Shoes are exactly like life. When you first get them they are fresh and new like a baby; everybody notices them and appreciates them for their beauty. Compliments are constructed and for a brief period of time both shoes and babies are incredibly renowned for their novelty and innocence. Time goes on and both shoes and life get a little dirty. They get beat up by time and slowly fall apart and become ugly. However, there reaches a point in life and shoes when something amazing happens; after all the hardships both gain something very important: integrity. When this point is reached suddenly both become cool again. Past mistakes and grievances are forgiven and shoes and life is once again adored; only this time it’s for what they’ve seen instead of what they haven’t.

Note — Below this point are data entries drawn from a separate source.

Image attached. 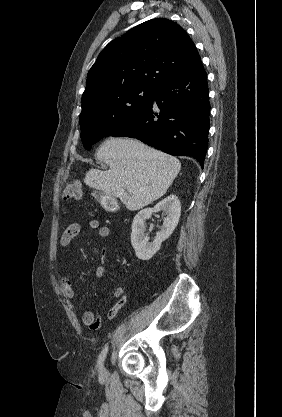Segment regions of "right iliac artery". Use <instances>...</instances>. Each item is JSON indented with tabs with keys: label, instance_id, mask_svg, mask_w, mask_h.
I'll list each match as a JSON object with an SVG mask.
<instances>
[{
	"label": "right iliac artery",
	"instance_id": "82829eb1",
	"mask_svg": "<svg viewBox=\"0 0 282 417\" xmlns=\"http://www.w3.org/2000/svg\"><path fill=\"white\" fill-rule=\"evenodd\" d=\"M107 352H108V346H105L98 357L97 365H98L99 370H102V365L107 355Z\"/></svg>",
	"mask_w": 282,
	"mask_h": 417
}]
</instances>
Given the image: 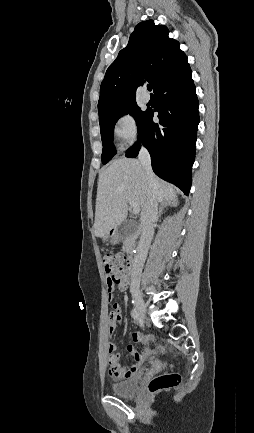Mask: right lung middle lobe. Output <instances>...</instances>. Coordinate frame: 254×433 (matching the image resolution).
I'll return each mask as SVG.
<instances>
[{
	"mask_svg": "<svg viewBox=\"0 0 254 433\" xmlns=\"http://www.w3.org/2000/svg\"><path fill=\"white\" fill-rule=\"evenodd\" d=\"M145 113L146 111H142L136 102H131L99 114L101 139L103 143V164L109 162L116 154V150L113 145V130L117 120L125 114H130L134 117L136 123L138 124Z\"/></svg>",
	"mask_w": 254,
	"mask_h": 433,
	"instance_id": "right-lung-middle-lobe-1",
	"label": "right lung middle lobe"
}]
</instances>
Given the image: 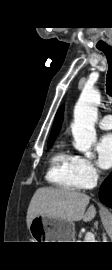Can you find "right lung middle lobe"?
Wrapping results in <instances>:
<instances>
[{
	"mask_svg": "<svg viewBox=\"0 0 112 270\" xmlns=\"http://www.w3.org/2000/svg\"><path fill=\"white\" fill-rule=\"evenodd\" d=\"M52 144H53V141L52 142H48V145H47L48 149L51 148Z\"/></svg>",
	"mask_w": 112,
	"mask_h": 270,
	"instance_id": "right-lung-middle-lobe-1",
	"label": "right lung middle lobe"
}]
</instances>
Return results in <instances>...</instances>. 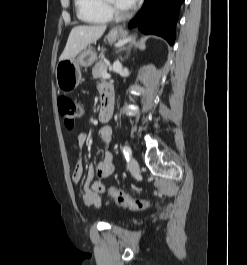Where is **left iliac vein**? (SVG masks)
Here are the masks:
<instances>
[{
    "instance_id": "obj_1",
    "label": "left iliac vein",
    "mask_w": 247,
    "mask_h": 265,
    "mask_svg": "<svg viewBox=\"0 0 247 265\" xmlns=\"http://www.w3.org/2000/svg\"><path fill=\"white\" fill-rule=\"evenodd\" d=\"M128 165L133 173H137L139 171V164L136 159L130 158Z\"/></svg>"
}]
</instances>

“A job is something you can’t stand. I love to read, I love to write, I love to play video games, I love music, I love to organize, I love comics, cartoons, and anime. I hate to work and would never want to make any of these things my career. My dream job is something between the hours of nine to five and that’s it. I want to be able to dream about coming home and doing what I love; I don’t want to be doing what I love at work. No matter how much you love your job it’s nothing but a job, a way to make money.

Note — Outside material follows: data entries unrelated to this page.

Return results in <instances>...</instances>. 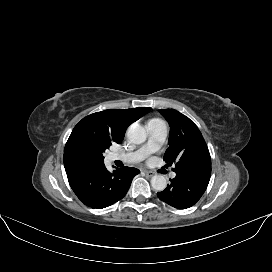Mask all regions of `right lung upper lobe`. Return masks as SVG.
Returning <instances> with one entry per match:
<instances>
[{"mask_svg": "<svg viewBox=\"0 0 272 272\" xmlns=\"http://www.w3.org/2000/svg\"><path fill=\"white\" fill-rule=\"evenodd\" d=\"M151 110L149 107H139L133 109H108L93 113L83 118L73 129L64 149V167L66 173L90 169L100 165H95L82 159L73 148L74 138L82 132H89L104 136L113 143L120 144L128 126L141 118Z\"/></svg>", "mask_w": 272, "mask_h": 272, "instance_id": "obj_1", "label": "right lung upper lobe"}]
</instances>
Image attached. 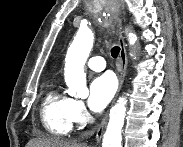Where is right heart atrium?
Masks as SVG:
<instances>
[{
	"label": "right heart atrium",
	"mask_w": 183,
	"mask_h": 147,
	"mask_svg": "<svg viewBox=\"0 0 183 147\" xmlns=\"http://www.w3.org/2000/svg\"><path fill=\"white\" fill-rule=\"evenodd\" d=\"M72 118L73 121L83 125L86 123L87 118H88V113L86 111V108L83 104V102L79 100H74L73 101V107H72Z\"/></svg>",
	"instance_id": "1"
}]
</instances>
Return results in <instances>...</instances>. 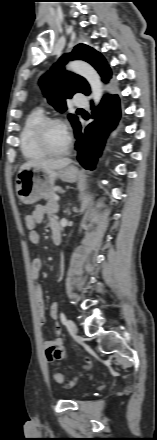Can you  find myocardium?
<instances>
[{
	"mask_svg": "<svg viewBox=\"0 0 157 440\" xmlns=\"http://www.w3.org/2000/svg\"><path fill=\"white\" fill-rule=\"evenodd\" d=\"M53 124H58L61 126L63 125V122L60 119L57 118H44L41 120L35 127L33 132V139L35 144L46 154L50 156H63L68 154L72 149V139L69 136V142L68 145L59 151L52 150L46 141V129Z\"/></svg>",
	"mask_w": 157,
	"mask_h": 440,
	"instance_id": "1",
	"label": "myocardium"
}]
</instances>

I want work to be mindless; I want my mind to wonder while I work. Education is work. I study the field that interests me, but I refuse to learn something that I love. Education is structured, and passion is anything but structured. Passion is learned through experience—and not in a class. Because of class I notice faults in authors I used to deem flawless; meaningless, minuscule grammatical flaws now bother me. Because of education I over analyze. An incorrect dash, a period that should have been a semicolon, and a comma that shouldn’t be there, and I am no longer enthralled. The rules that writers must follow—arbitrary to the novel as a whole—distance me from the author and their work.
In the world of literature everything is a symbol for something else. Elm trees symbolize hope, fruit is ALWAYS sex, a woman sewing means she’s faithful, birch trees are hard working—even though they never sweat—everything means sex, except for sex—that means submission. So many symbols, I can’t remember them all, how can the author? How is it possible for every author throughout the history of all written language keep them all straight?”

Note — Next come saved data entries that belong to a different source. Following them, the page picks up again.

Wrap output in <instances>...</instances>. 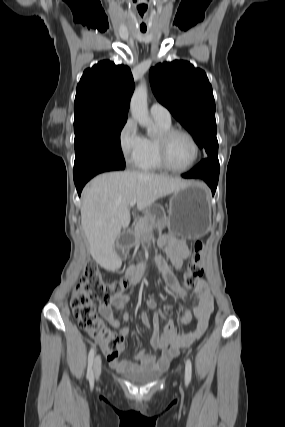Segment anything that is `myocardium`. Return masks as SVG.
I'll return each instance as SVG.
<instances>
[{
	"mask_svg": "<svg viewBox=\"0 0 285 427\" xmlns=\"http://www.w3.org/2000/svg\"><path fill=\"white\" fill-rule=\"evenodd\" d=\"M184 135L186 136L194 147V156L191 161V163L184 167V168H176L172 166L168 160V145L171 139L176 135ZM157 151H158V157L159 161L163 168H165L168 171L175 172V173H184L188 172L191 169L194 168V166L197 164L199 155H200V146L195 139V137L187 130L182 128H175L171 127L167 130L161 131L160 134L157 137Z\"/></svg>",
	"mask_w": 285,
	"mask_h": 427,
	"instance_id": "1",
	"label": "myocardium"
}]
</instances>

I wrote this a year ago—my opinion has changed. I feel like this year (and the past few weeks especially) I’ve matured greatly. I now want my life to have more meaning. I do not want to live day by day in a job where I only wait to go home. I want to have an impact on the world; I want to produce something that will influence a stranger. The thought of someone I never knew picking up the fruition of my creative labors and gathering meaning from it fills me with hope. I want to help somebody work through the trials of life. If there is an afterlife and I can look down on the world and see somebody remember me after my death, my soul can know it has a reason to exist.
Also, I tried was too hard to use dashes.